Photo: NASA/GSFC, MODIS Rapid Response

Great Photographs - No. 1 "Boulevard du Temple, Paris, eight in the morning"

This astonishing image has to rank amongst the 100 greatest photographs of all time ...

Boulevard du Temple, Paris, eight in the morning (1838?)
by Louis-Jacques Daguerre
(Click on the image to see it larger)

It is a daguerrotype, an image recorded on a sheet of copper coated with silver and developed by mercury fumes. Ironically the hour at which it was taken is known, but the year is not. It was either 1838 or 1839.

At first glance this may seem like a rather ordinary ... even boring ... subject. And it's badly scratched too. Aren't I saying its so great, simply because its so old?

No. Look carefully to the bottom left. There you will see two human figures, a customer having his shoes polished by a bootblack. These two unknown characters were the first humans to be photographed. Their simple, everyday transaction has made them immortal.

How come there is no one else in the image? Weren't the streets of Paris busy at that time?

They were. But Daguerre would have had to use an exposure of 10-15 minutes to get this image. So all the other Parisians, bustling back and forth, have not come out.

All the commentaries on this photograph that I have read speculate that these two were probably unaware that they were being recorded. And they say that Daguerre knew neither of them. One photo-historian writes, "He (Daguerre) quite possibly didn't notice them as he focused his camera, but his plate remained true to nature, and one can imagine his delight when the mercury fumes revealed their presence during development."

I wonder.

Daguerre would have known that people moving about would not record on his plate and I have a sneaking suspicion he planted these two. Apart from anything else, who has one shoe polished for 10 to 15 minutes? Then it's a slightly odd place for a bootblack to set up business, right on a corner, close to the kerb, and directly in the path of people walking up and down the road.

Finally, these two are very conveniently placed close to the classic compositional 'thirds' position.

I think that it has been set up ... not that this detracts from the image in any way. Those two make the picture. I'm guessing that Daguerre knew a thing or two about composition as well as developing plates with mercury fumes. He knew that a 'heartbeat' would improve his image. But he couldn't just have a person or two standing motionless on the street corner. Apart from the fact that it would look odd to passers-by, it would also look odd on the image. So, get them to do something, and what more natural than a shoe shine?

In a further bizarre twist of fate, this image has been saved for us by an invention of Daguerre's rival, William Henry Fox Talbot. Fox Talbot invented the calotype which was the precursor of modern film photography. (Film photography replaced the daguerrotype process and made it obsolete.)

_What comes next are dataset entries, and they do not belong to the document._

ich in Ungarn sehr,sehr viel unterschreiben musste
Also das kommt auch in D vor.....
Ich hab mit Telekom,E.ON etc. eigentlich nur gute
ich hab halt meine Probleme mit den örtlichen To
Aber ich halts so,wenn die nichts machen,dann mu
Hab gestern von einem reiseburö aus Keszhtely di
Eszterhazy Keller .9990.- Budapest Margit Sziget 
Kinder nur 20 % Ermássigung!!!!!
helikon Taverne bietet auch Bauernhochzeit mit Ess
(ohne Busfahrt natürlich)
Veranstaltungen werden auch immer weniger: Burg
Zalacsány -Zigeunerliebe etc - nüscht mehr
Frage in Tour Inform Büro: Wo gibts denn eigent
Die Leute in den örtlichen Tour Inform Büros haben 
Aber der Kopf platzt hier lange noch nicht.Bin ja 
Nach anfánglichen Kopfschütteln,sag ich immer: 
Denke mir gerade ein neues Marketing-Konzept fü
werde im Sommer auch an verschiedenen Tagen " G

Whilst this daguerrotype was display in a museum in Munich, in 1937, an eminent photo-historian, Beaumont Newhall commissioned a very high-quality photograph of it ... using photographic film of course.

Subsequently, Daguerre's picture survived the bombings of Munich in 1940 but, shortly after the war, an over-zealous museum curator attempted to clean it. The mercury amalgamated to the silver was incredibly fragile - likened to the powdery scales on a butterfly's wings - and the hapless curator wiped the whole thing clean.

But Beaumont Newhall's  photograph of it survived. And a replica daguerrotype could be made.

An amazing story around a truly great photograph.

Would you Adam and Eve it?

Inspiration strikes in the strangest places.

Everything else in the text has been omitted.